Discover more from hrbrmstr's Daily Drop
2022-04-29.01
Scraping The Heap; Mars Garbage; The Columbo Cinematic Universe; Just One More Thing
We're riffing off of a few previous editions today and covering some fairly wide ground, so let's dig in!
Scraping The Heap
It may be, now, legal (again?) to scrape web pages, but that doesn't mean it is easy to do so. Many sites create a twisty DOM maze that even the most seasoned of scrapers could find daunting when attempting to craft the perfect CSS or XPath selector to yank the content that they are desperately seeking.
Adrian Cooney (@adrian_cooney) articulately laments the situation, but was not content to just sit back and be thwarted by overaggressive anti-web-scraping tech. Thus was born a new and clever way to access desired content without losing your mind: grab the data via Chrome javascript runtime heap snapshots.
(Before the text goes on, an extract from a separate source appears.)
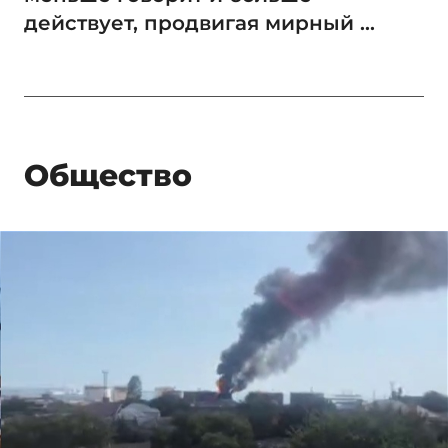
действует, продвигая мирный ...
Общество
Chrome's developer tools have a memory heap profiler tool that shows the memory distribution of a page's javascript objects and related DOM nodes. Here's how Adrian figured out how to turn this data into a new way to scrape information out of sites:
"I plucked out a unique string from the data visible on the web page and took a heap snapshot of the browser's Javascript runtime via Chrome's Dev Tools. A heap snapshot is a raw dump of everything in the web app's memory (or heap). Using the Dev Tools' search function and my unique string, I managed to find a nice, well-structured object containing my string and, adjacently, all the data that my app needed. It was from this point that I focused my energy on automating this process to find and extract the data from the heap snapshot. puppeteer-heap-snapshot is born."
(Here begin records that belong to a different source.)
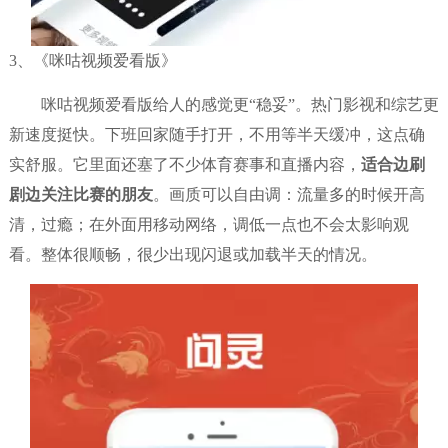
3、《咪咕视频爱看版》
咪咕视频爱看版给人的感觉更“稳妥”。热门影视和综艺更
新速度挺快。下班回家随手打开，不用等半天缓冲，这点确
实舒服。它里面还塞了不少体育赛事和直播内容，
适合边刷
剧边关注比赛的朋友
。画质可以自由调：流量多的时候开高
清，过瘾；在外面用移动网络，调低一点也不会太影响观
看。整体很顺畅，很少出现闪退或加载半天的情况。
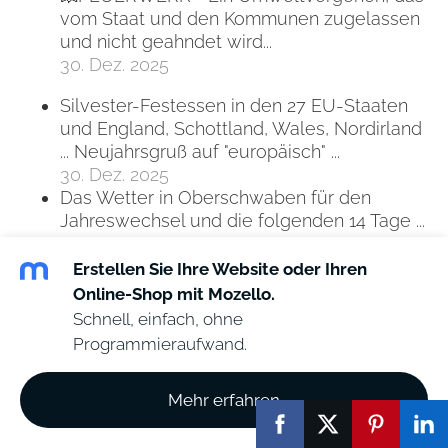
vom Staat und den Kommunen zugelassen
und nicht geahndet wird...
30. Dez. 2025
Silvester-Festessen in den 27 EU-Staaten
und England, Schottland, Wales, Nordirland
... Neujahrsgruß auf "europäisch" ...
30. Dez. 2025
Das Wetter in Oberschwaben für den
Jahreswechsel und die folgenden 14 Tage ...
29. Dez. 2025
Erstellen Sie Ihre Website oder Ihren
KORNHAUS RAVENSBURG -- Konkretes
Online-Shop mit Mozello.
bürgerliches Ersuchen an den Gemeinderat,
Schnell, einfach, ohne
die Verwaltung und die Projektsteuerung
Programmieraufwand.
(falls vorhanden) ... Unabhängige
Überprüfung ...
29. Dez. 2025
Mehr erfahren
Ravensburg 2025: Ein kritisch-analytischer
Jahresrückblick und Ausblick auf 2026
There's an example on Adrian's post where YouTube video metadata is extracted:
puppeteer-heap-snapshot query \
--url https://www.youtube.com/watch\?v\=L_o_O7v1ews \
--properties channelId,viewCount,keywords --no-headless
You can visit the site for the amazingly useful output. I cannot believe how simple it is (to use) new technique.
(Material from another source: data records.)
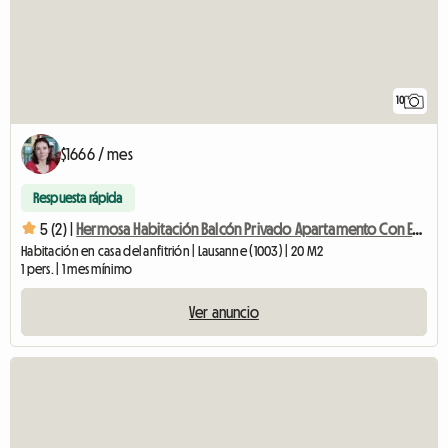
10
$1666 / mes
Respuesta rápida
5 (2) |
Hermosa Habitación Balcón Privado Apartamento Con Encanto Centro
Habitación en casa del anfitrión | Lausanne (1003) | 20 M2
1 pers. | 1 mes mínimo
Ver anuncio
Under the hood it uses Puppeteer to orchestrate Chrome's remote API to eventually gain access to the heap and content.
I'll be giving this a go over the weekend on sites that have become increasingly gnarly to pull content from and report back in a future edition.
Mars Garbage
Jupiter's moons have some newsworthy competition this week, though not in a good way.
You may remember the Perseverance mission; but, if not, here it is in NASA's own words:
The Mars Perseverance rover mission is part of NASA's Mars Exploration Program, a long-term effort of robotic exploration of the Red Planet. The Mars Perseverance mission addresses high-priority science goals for Mars exploration, including key questions about the potential for life on Mars. The mission takes the next step by not only seeking signs of habitable conditions on Mars in the ancient past, but also searching for signs of past microbial life itself. The Mars Perseverance rover introduces a drill that can collect core samples of the most promising rocks and soils and set them aside in a "cache" on the surface of Mars.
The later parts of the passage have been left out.